I’m in my own dilemna of sorts. Basically, I potentially have found a pretty cool place in the city. A friend of a friend is looking for a roommate, and I gotta say that the location is great. It’s in Lower Pacific Heights, close to Filmore, Japantown, Van Ness. If i got a commute bike. it’s not far away from the Caltrain station.
I have less than a week to decide if I want it or not.
Lately, I’ve had a feeling of wanting some change in my life. Whether that’s scenery or job or whatever, but I feel like I’m just sitting in yuppieville, spending my money, for no apparent reason or purpose these days. In some ways, it boils down to waht I want to focus on – the girl or the job.

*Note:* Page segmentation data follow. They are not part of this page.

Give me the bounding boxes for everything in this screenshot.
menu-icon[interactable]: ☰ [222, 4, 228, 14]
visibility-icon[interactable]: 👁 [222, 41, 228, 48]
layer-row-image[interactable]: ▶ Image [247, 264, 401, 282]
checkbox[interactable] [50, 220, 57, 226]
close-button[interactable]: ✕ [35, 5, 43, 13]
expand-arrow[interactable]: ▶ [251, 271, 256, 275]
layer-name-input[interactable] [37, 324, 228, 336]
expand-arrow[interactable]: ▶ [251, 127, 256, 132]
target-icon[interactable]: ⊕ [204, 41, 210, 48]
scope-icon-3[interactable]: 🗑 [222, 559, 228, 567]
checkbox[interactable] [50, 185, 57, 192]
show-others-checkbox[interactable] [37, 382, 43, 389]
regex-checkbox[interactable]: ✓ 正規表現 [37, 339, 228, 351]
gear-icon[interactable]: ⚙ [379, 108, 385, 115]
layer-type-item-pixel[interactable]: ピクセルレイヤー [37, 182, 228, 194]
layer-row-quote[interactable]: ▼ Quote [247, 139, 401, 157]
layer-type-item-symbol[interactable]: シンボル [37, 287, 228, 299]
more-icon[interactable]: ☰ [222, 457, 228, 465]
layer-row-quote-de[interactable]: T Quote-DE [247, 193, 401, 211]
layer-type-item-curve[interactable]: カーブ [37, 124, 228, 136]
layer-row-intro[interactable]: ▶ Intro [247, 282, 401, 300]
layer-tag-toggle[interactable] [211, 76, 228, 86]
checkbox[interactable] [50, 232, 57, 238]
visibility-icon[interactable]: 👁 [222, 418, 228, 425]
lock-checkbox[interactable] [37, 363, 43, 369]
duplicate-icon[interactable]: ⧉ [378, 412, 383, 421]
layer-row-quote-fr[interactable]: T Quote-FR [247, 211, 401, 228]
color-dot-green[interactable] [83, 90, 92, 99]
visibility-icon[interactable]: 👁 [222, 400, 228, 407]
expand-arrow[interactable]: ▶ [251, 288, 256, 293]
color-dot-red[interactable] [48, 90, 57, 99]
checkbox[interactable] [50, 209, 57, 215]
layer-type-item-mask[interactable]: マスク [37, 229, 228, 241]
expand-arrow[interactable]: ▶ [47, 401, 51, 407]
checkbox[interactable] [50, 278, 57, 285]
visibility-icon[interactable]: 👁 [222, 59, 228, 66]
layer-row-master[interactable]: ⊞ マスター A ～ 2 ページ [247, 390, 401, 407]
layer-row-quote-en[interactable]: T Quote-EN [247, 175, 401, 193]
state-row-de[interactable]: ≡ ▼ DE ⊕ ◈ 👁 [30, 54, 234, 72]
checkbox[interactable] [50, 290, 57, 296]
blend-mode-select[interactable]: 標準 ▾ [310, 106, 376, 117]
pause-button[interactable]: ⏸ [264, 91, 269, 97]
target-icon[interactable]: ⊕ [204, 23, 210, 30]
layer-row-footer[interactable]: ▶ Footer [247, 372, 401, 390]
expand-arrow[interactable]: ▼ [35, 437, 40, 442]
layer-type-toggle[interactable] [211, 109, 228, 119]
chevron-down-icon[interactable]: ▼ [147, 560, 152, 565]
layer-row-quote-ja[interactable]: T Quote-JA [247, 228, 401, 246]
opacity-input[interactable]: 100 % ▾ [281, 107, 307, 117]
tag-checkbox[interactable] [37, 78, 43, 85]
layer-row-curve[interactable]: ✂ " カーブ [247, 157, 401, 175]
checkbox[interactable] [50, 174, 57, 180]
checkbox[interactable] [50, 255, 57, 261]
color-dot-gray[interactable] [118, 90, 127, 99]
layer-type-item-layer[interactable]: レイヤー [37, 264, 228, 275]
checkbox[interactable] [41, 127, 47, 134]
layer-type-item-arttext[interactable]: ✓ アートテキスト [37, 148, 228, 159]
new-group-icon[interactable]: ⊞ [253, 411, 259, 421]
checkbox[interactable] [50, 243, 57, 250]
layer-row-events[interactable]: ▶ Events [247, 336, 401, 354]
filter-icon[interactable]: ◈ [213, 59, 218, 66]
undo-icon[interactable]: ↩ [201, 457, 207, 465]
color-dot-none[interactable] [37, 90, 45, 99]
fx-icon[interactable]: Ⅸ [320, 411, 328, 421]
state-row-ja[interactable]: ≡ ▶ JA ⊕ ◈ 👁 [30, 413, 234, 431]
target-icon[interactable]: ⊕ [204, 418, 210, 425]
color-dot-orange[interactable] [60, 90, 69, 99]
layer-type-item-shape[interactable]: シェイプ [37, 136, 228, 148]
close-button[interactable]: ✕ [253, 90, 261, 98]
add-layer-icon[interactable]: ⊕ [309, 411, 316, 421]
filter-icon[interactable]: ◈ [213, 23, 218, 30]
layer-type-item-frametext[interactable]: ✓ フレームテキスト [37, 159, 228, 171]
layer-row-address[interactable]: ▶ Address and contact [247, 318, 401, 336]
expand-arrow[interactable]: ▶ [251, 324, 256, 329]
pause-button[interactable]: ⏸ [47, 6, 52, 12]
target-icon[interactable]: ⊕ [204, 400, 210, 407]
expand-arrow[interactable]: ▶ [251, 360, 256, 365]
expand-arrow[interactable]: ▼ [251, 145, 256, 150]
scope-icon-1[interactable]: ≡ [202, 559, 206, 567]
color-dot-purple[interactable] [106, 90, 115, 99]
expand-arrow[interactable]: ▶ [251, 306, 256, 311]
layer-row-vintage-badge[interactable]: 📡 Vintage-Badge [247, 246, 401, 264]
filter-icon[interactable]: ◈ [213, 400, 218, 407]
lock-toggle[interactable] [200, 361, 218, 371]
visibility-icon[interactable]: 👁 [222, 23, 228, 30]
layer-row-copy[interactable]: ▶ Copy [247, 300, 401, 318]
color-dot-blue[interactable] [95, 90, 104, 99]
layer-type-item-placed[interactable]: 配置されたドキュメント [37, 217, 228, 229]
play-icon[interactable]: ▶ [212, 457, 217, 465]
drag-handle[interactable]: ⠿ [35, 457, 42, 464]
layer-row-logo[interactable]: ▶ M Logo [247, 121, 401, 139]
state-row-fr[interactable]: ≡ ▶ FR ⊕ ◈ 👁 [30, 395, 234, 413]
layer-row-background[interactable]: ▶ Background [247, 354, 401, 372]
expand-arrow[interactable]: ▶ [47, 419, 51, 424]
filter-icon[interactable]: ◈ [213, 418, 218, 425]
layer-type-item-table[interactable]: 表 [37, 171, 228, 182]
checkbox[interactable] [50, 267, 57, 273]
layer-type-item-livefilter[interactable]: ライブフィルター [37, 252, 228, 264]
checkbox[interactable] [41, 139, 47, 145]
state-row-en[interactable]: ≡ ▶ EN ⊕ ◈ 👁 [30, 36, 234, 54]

While I do think finding someone is more important on the larger scale of things, lately, there’s nothing happening in that arena, and I feel like my life is in a holding pattern based on this. If i move to the city, then yeah, I’d probably be hanging out with a different crowd, and possibly meet more people. But the fear is that it’s just the same life in a different (and more expensive) locale.
I think at some point, I have to admit to myself that maybe the girl thing might not happen, and focus more energy on finding something that I want to do. I’m dubious that this would happen in SF. Who’s to say it would be more focused in MD? At least I would have a clean break with my job, and there would be fewer distractions.
As Frank would say, “What to do in life?”